La guerre économique a mis sur la table une réalité complètement différente de celle vécue il y a un an. Elle a détrôné tous les piliers de l’économie chère : elle s’emballe avec les prix, avec des coûts énergétiques élevés, des taux d’intérêt en hausse et une dette chère. Mais, surtout, elle a imprégné d’incertitudes toutes les variables possibles, même celles qui n’ont pas déçu, comme l’emploi.

La dernière fois que de nombreuses familles avaient parlé de l’Euribor dans leurs conversations quotidiennes, c’était il y a dix ans, lorsque la Cour suprême avait annulé une grande partie des clauses foncières qui contenaient une partie des hypothèques. A cette époque, ces crédits ne bénéficiaient pas pleinement des taux 0% et de l’indice négatif. L’Euribor est la variable économique qui a pris plusieurs rebondissements vertigineux depuis le début de la guerre : il est passé de -0,4 % à 3,5 % actuellement. Quatre points de pourcentage qui déséquilibrent même le meilleur budget national possible. Les augmentations des mensualités dépassent dans certains cas les 300 euros par mois. Et rien n’indique que l’escalade va s’arrêter.

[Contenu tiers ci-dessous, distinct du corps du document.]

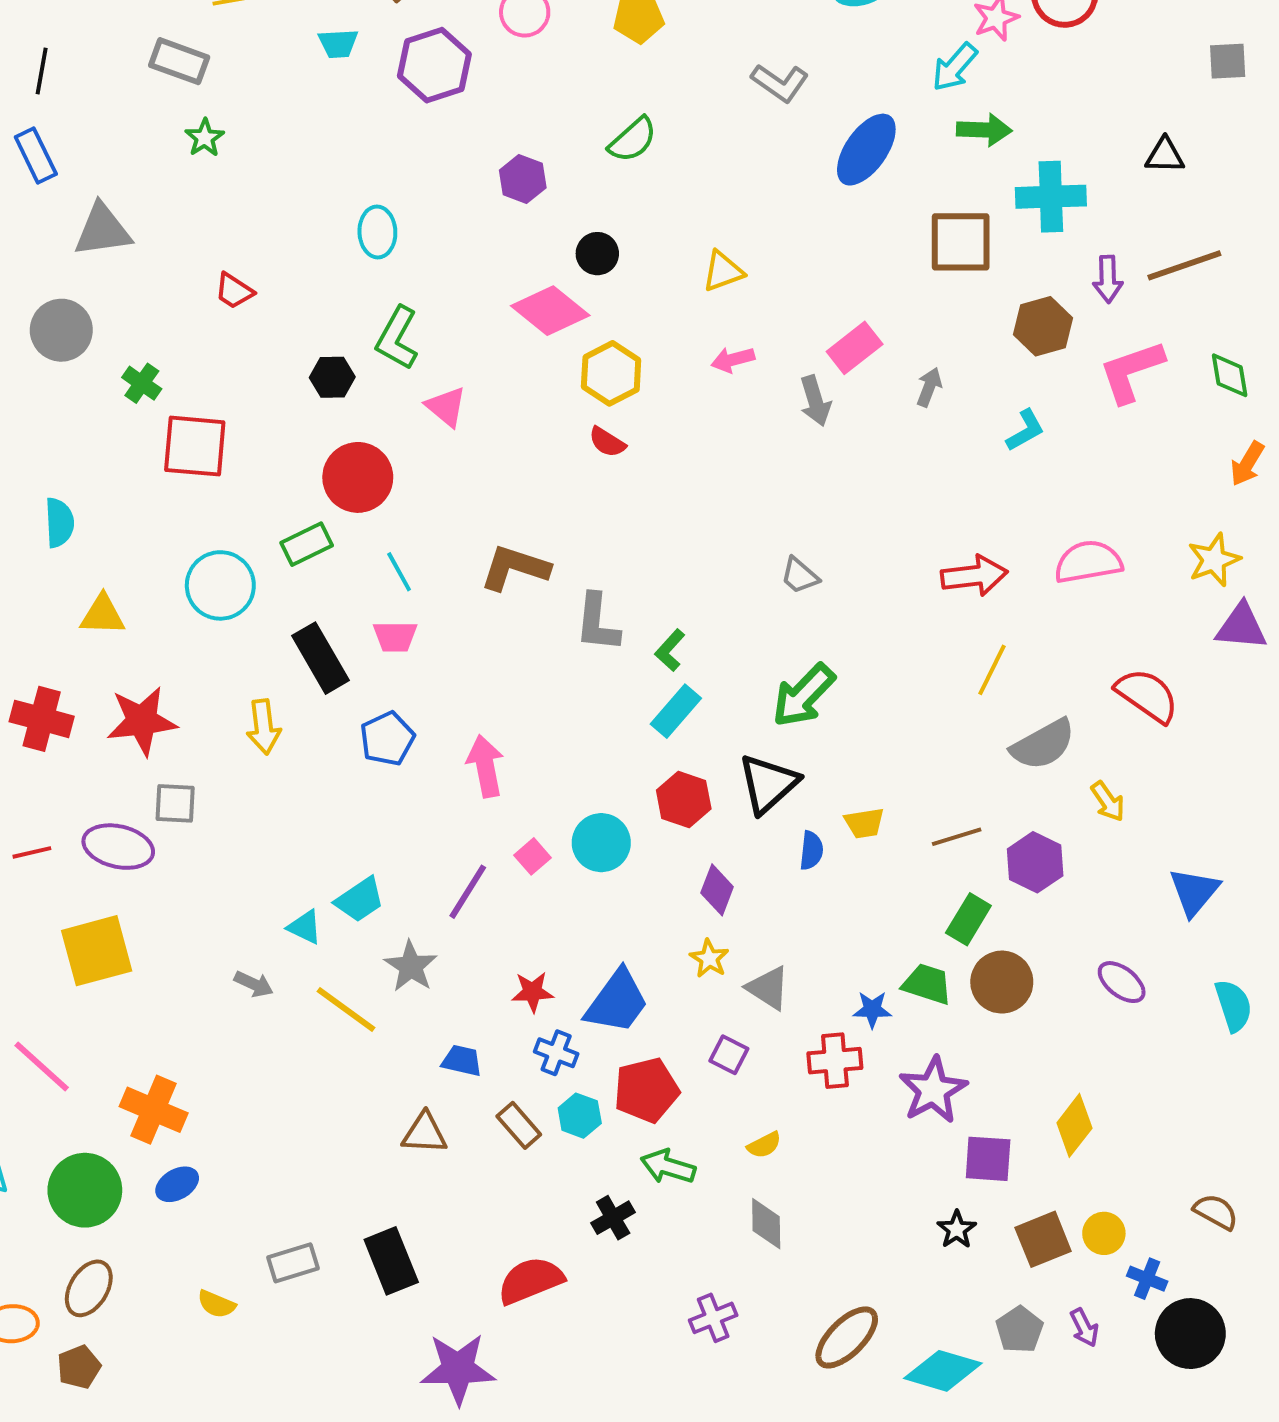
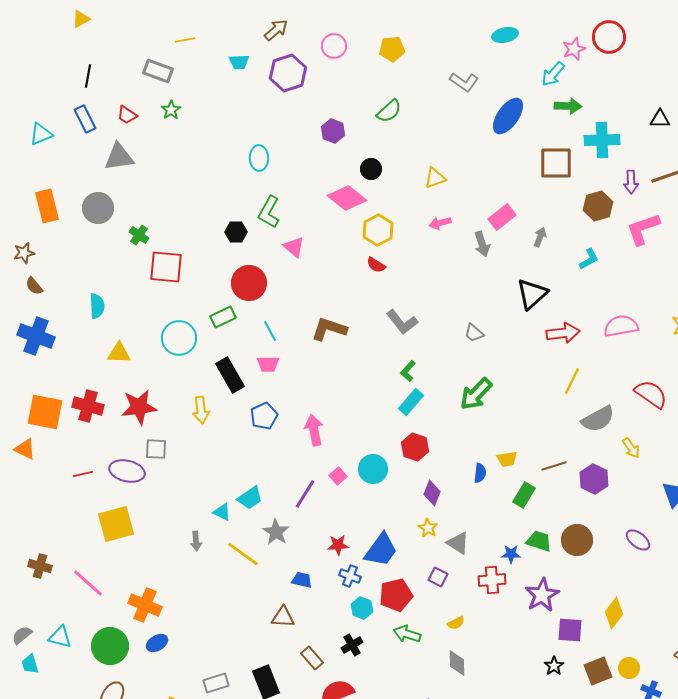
red trapezoid: (234, 291) -> (127, 115), moved
gray L-shape: (597, 623) -> (402, 322), moved, turned -44
black triangle: (768, 784) -> (532, 294), moved
green rectangle: (968, 919) -> (524, 495), moved
gray arrow: (254, 984) -> (196, 541), turned 60
brown rectangle: (519, 1125) -> (312, 658), moved
black cross: (613, 1218) -> (352, 645), moved

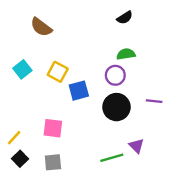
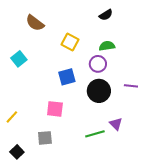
yellow square: (58, 72) -> (70, 42), moved
pink square: (53, 128) -> (55, 109), moved
black square: (20, 159) -> (17, 152), moved

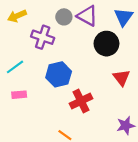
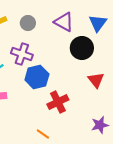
gray circle: (64, 17) -> (28, 23), moved
purple cross: (43, 37) -> (22, 54), moved

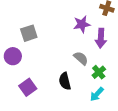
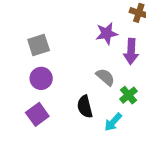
purple circle: (13, 56) -> (41, 78), moved
cyan arrow: (97, 94) -> (113, 122), moved

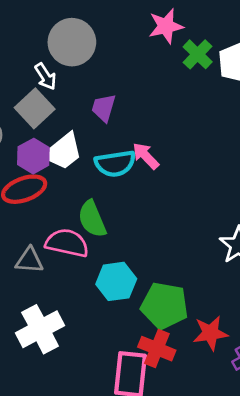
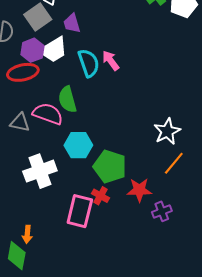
purple trapezoid: (104, 108) -> (72, 23), moved, turned -40
cyan semicircle: (115, 164) -> (89, 63), turned -108
white cross: (40, 329) -> (40, 171), moved
red cross: (157, 349) -> (100, 196), size x0.7

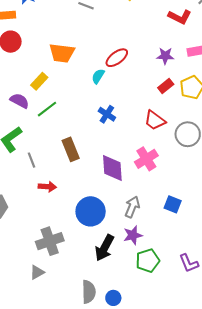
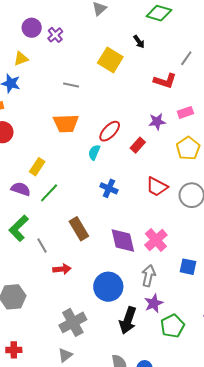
orange trapezoid: (62, 53) -> (66, 123), moved
red rectangle: (166, 86) -> (138, 145), moved
pink cross: (146, 159) -> (156, 240), moved

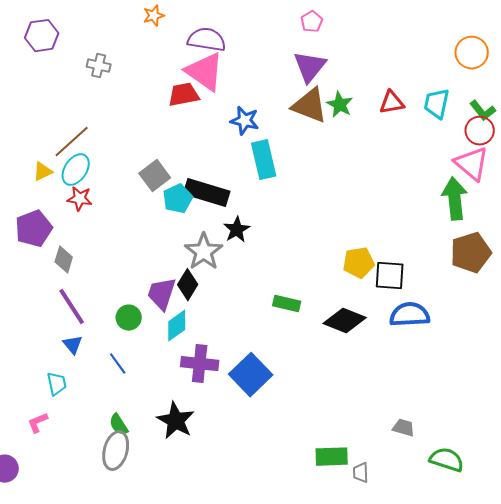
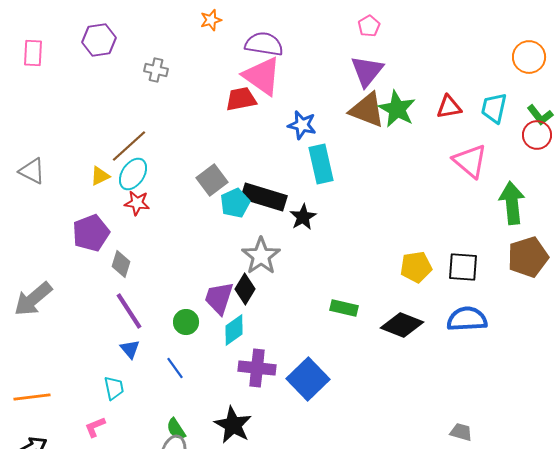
green star: (340, 105) -> (397, 109), size x1.4
pink triangle: (472, 164) -> (470, 161), moved
black star: (237, 230) -> (303, 217), moved
black square: (390, 276) -> (463, 267), moved

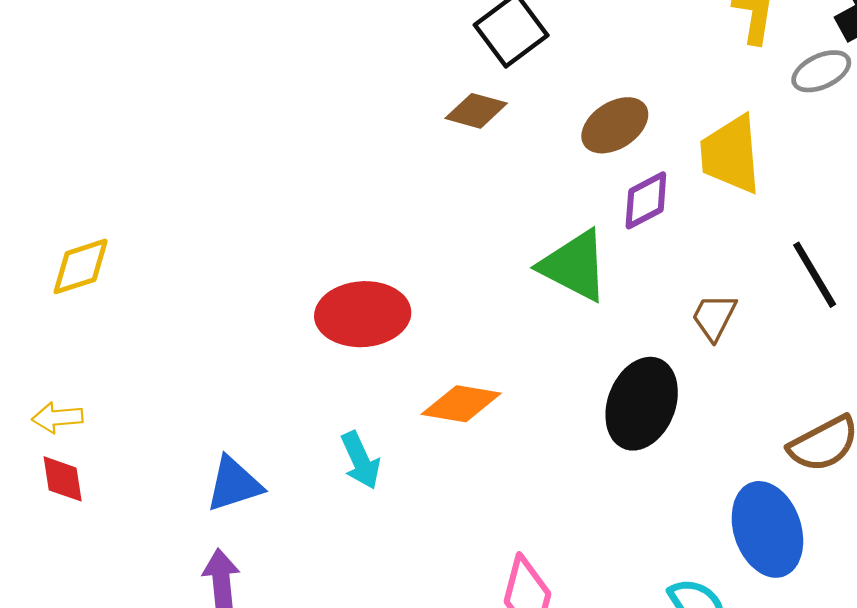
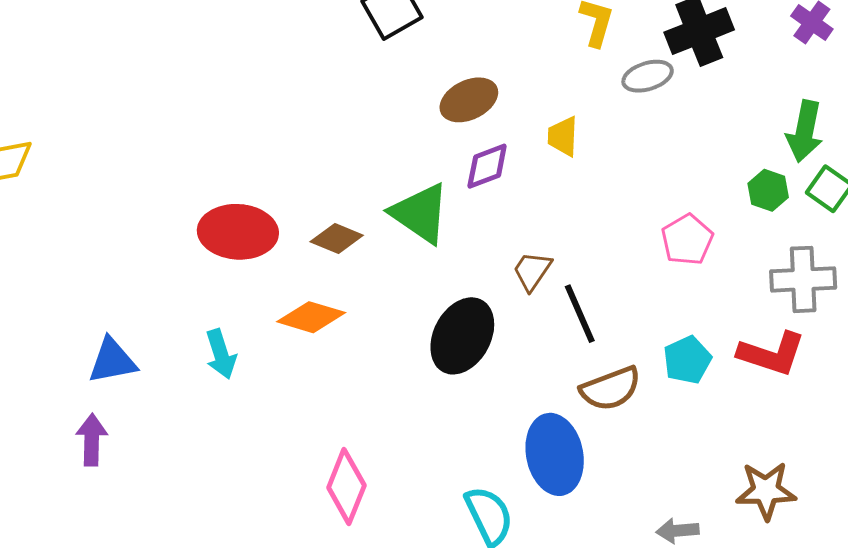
brown diamond: (476, 111) -> (337, 239), moved
yellow trapezoid: (731, 154) -> (563, 136), size x0.6
black line: (815, 275) -> (580, 314), moved

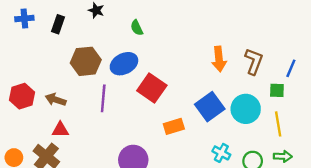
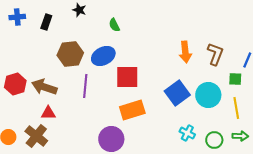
red square: (152, 88) -> (127, 77), turned -35
brown arrow: (56, 100) -> (44, 87), size x1.4
orange rectangle: (174, 126) -> (132, 110), moved, size x1.4

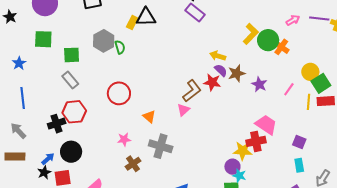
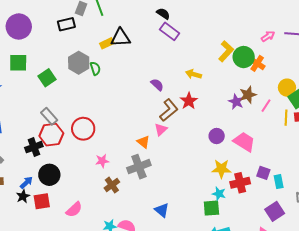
yellow rectangle: (132, 23) -> (107, 43), turned 40
green square: (72, 55) -> (47, 78), turned -30
purple semicircle: (221, 70) -> (157, 85), moved
brown star: (237, 73) -> (248, 95), moved
gray rectangle: (70, 80) -> (49, 116), moved
red star: (212, 82) -> (189, 101), turned 30
red circle: (119, 93) -> (83, 129), moved
orange triangle: (149, 116) -> (143, 142), moved
red cross: (256, 141) -> (240, 183), moved
purple square: (299, 142) -> (263, 173), moved
gray cross: (161, 146) -> (139, 167), turned -35
purple circle: (232, 167) -> (217, 136), moved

La Banque centrale européenne (BCE) relèvera ses taux le 14 mars. Et l’Euribor touchera 4% en juin. Avec ces apparitions, les citoyens reconstituent leurs comptes, devant allouer beaucoup plus d’argent pour payer l’hypothèque qu’ils ne le faisaient jusqu’à présent. Bien qu’il n’y ait pas de solutions magiques, les plus touchés ont commencé à bouger. Une partie des ménages, intéressés à passer à un prêt immobilier à taux fixe. La législation vous permet de le traiter presque sans frais, bien que vous deviez toujours surveiller le taux d’intérêt supposé et le versement final pour éviter d’étouffer une famille. Le gouvernement et la banque ont également convenu cette année de faciliter la restructuration des hypothèques et d’alléger la mensualité. Pour l’instant, les défauts sont contenus : la délinquance atteint à peine 3 %.

Dépôts

Rémunération client (%)

Les files d’attente à la Banque d’Espagne pour acheter de la dette sont le paradigme de la nouvelle étape économique. Tout au long du mois de février, des centaines de citoyens se sont pressés aux portes des différents sièges du superviseur (à Madrid, mais aussi dans le reste de l’Espagne) pour acquérir des bons du Trésor. Un produit presque oublié par les investisseurs que la crise actuelle en Ukraine a remis sur la table. Car la rémunération de ces produits à un an s’est rapprochée de 3%, bien loin de la rémunération annuelle accordée par les banques aux dépôts, d’à peine 0,64%. Les dépôts, qui depuis des années sont nuls en termes de rentabilité, se poursuivent sans recommencer. Les banques préfèrent promouvoir d’autres types de produits, comme les fonds d’investissement, malgré le fait que les Espagnols ont déjà économisé plus de 1 500 milliards d’euros en dépôts bancaires.

Inflation

Taux annuel (%)

S’il y a bien une statistique qui a marqué l’année, c’est bien l’inflation et l’indice des prix à la consommation (IPC). Jusqu’à la fin de 2021, ils étaient garés, mais petit à petit, les prix ont commencé à augmenter et tous les Espagnols ont commencé à le remarquer dans leurs poches. Et le déclenchement de la guerre n’a fait qu’empirer la situation. Mais petit à petit, il se répandait comme un radeau de pétrole sur la nourriture en raison de la hausse des prix des engrais, de l’énergie, des transports et des céréales qui manquaient à l’Ukraine. En fin de compte, le taux sous-jacent – ​​plus structurel et difficile à apaiser. L’Espagne a enregistré une inflation de 0,5 % en janvier 2021. Un an plus tard, elle a grimpé à 7,6 %, avec le noyau à 3 %. Et maintenant, il est à 5,9 % – sous-jacent à 7,5 % – bien qu’il ait atteint un sommet en juillet de 10,8 %. Il faut remonter aux années 80 pour trouver des disques similaires.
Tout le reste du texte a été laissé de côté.